◆ REQUIRED ACTION ◆
A faithful copy of all the data is the goal; omit the pictures.
== DATA SUPPLIED ==
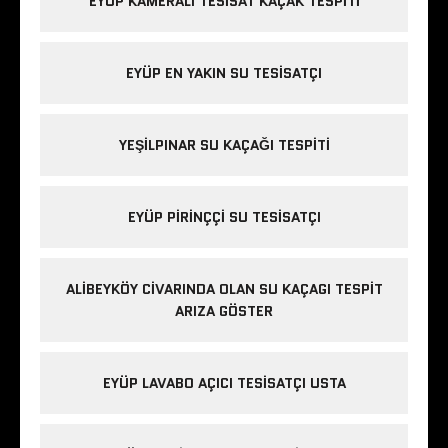
EYÜP KAMERALI TESISAT KAÇAK TESPITI
EYÜP EN YAKIN SU TESISATÇI
YEŞILPINAR SU KAÇAĞI TESPITI
EYÜP PIRINÇÇI SU TESISATÇI
ALIBEYKÖY CIVARINDA OLAN SU KAÇAGI TESPIT
ARIZA GÖSTER
EYÜP LAVABO AÇICI TESISATÇI USTA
===
◆ FINAL ANSWER ◆
EYÜP KAMERALI TESISAT KAÇAK TESPITI
EYÜP EN YAKIN SU TESISATÇI
YEŞILPINAR SU KAÇAĞI TESPITI
EYÜP PIRINÇÇI SU TESISATÇI
ALIBEYKÖY CIVARINDA OLAN SU KAÇAGI TESPIT
ARIZA GÖSTER
EYÜP LAVABO AÇICI TESISATÇI USTA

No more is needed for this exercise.